*Data shown:*
⁂

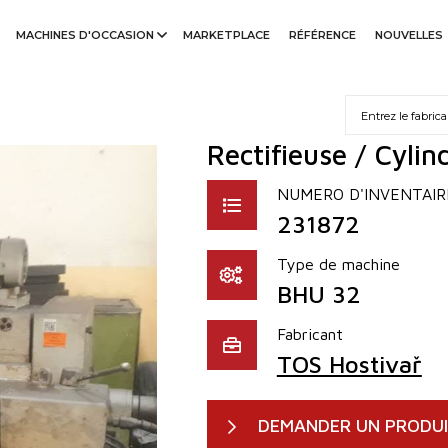
MACHINES D'OCCASION
MARKETPLACE
RÉFÉRENCE
NOUVELLES
Rectifieuse / Cyli
NUMERO D'INVENTAIR
231872
Type de machine
BHU 32
Fabricant
TOS Hostivař
DEMANDER UN PRODU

⁂

Set the listing above down again exactly, leaving pictures out.

*Written solution:*
MACHINES D'OCCASION
MARKETPLACE
RÉFÉRENCE
NOUVELLES
Rectifieuse / Cyli
NUMERO D'INVENTAIR
231872
Type de machine
BHU 32
Fabricant
TOS Hostivař
DEMANDER UN PRODU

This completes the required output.